[Information provided — start]

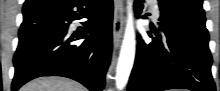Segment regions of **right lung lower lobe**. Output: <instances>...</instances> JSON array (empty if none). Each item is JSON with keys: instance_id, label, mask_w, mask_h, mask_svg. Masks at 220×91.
<instances>
[{"instance_id": "right-lung-lower-lobe-1", "label": "right lung lower lobe", "mask_w": 220, "mask_h": 91, "mask_svg": "<svg viewBox=\"0 0 220 91\" xmlns=\"http://www.w3.org/2000/svg\"><path fill=\"white\" fill-rule=\"evenodd\" d=\"M89 20L74 28L72 21ZM112 0H57L23 11L12 91L40 76L102 91L112 51ZM89 34V35H88Z\"/></svg>"}]
</instances>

[Information provided — finish]

Omitting the images, copy the listing exactly.

* **Exercise result**:
Segment regions of **right lung lower lobe**. Output: <instances>...</instances> JSON array (empty if none). Each item is JSON with keys: instance_id, label, mask_w, mask_h, mask_svg. Masks at 220×91.
<instances>
[{"instance_id": "right-lung-lower-lobe-1", "label": "right lung lower lobe", "mask_w": 220, "mask_h": 91, "mask_svg": "<svg viewBox=\"0 0 220 91\" xmlns=\"http://www.w3.org/2000/svg\"><path fill=\"white\" fill-rule=\"evenodd\" d=\"M89 20L74 28L72 21ZM112 0H57L23 11L12 91L40 76L102 91L112 51ZM89 34V35H88Z\"/></svg>"}]
</instances>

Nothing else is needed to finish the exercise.